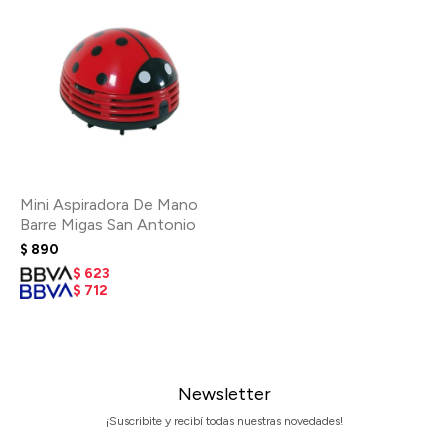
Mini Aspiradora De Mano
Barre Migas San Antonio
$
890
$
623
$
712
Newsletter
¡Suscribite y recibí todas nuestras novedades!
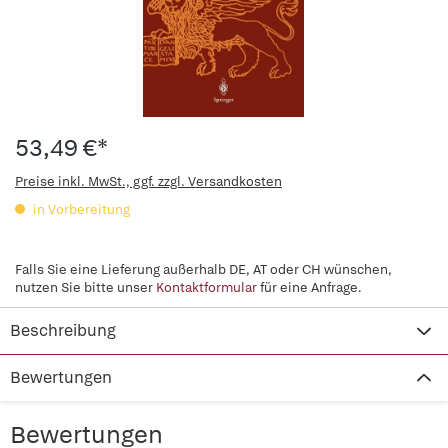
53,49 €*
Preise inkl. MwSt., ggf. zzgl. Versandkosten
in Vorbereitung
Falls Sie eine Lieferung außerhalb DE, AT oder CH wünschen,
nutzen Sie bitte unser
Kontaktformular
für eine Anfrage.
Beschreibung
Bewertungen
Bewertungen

--

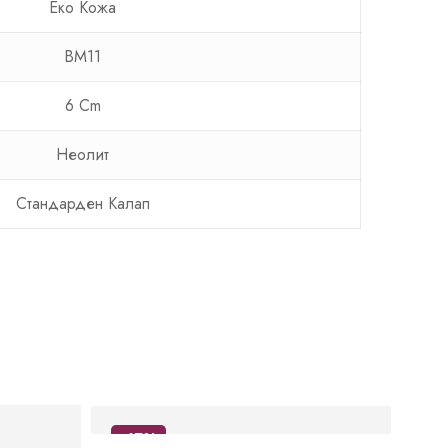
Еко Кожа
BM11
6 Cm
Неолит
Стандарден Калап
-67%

__PROBLEM DETAILS__:
Restate the lines above from the one containing "Barre Migas San Antonio" through the one containing "Kontaktformular", inclusive, exactly and without pictures.

__RESULT OF THIS TASK__:
Barre Migas San Antonio
$
890
$
623
$
712
Newsletter
¡Suscribite y recibí todas nuestras novedades!
53,49 €*
Preise inkl. MwSt., ggf. zzgl. Versandkosten
in Vorbereitung
Falls Sie eine Lieferung außerhalb DE, AT oder CH wünschen,
nutzen Sie bitte unser
Kontaktformular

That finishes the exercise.